Task prompt: Images aside, the whole listing should be written out word for word.

******

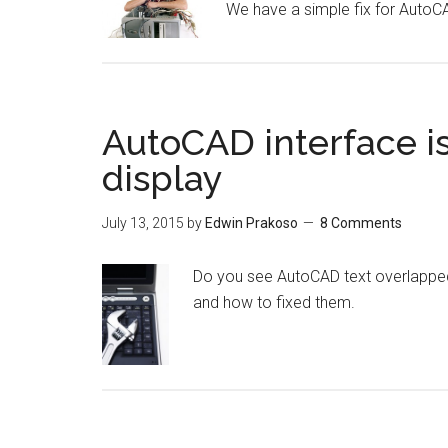
We have a simple fix for Auto
AutoCAD interface is
display
July 13, 2015
by
Edwin Prakoso
8 Comments
Do you see AutoCAD text overlapped 
and how to fixed them.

******

Response area:
We have a simple fix for Auto
AutoCAD interface is
display
July 13, 2015
by
Edwin Prakoso
8 Comments
Do you see AutoCAD text overlapped 
and how to fixed them.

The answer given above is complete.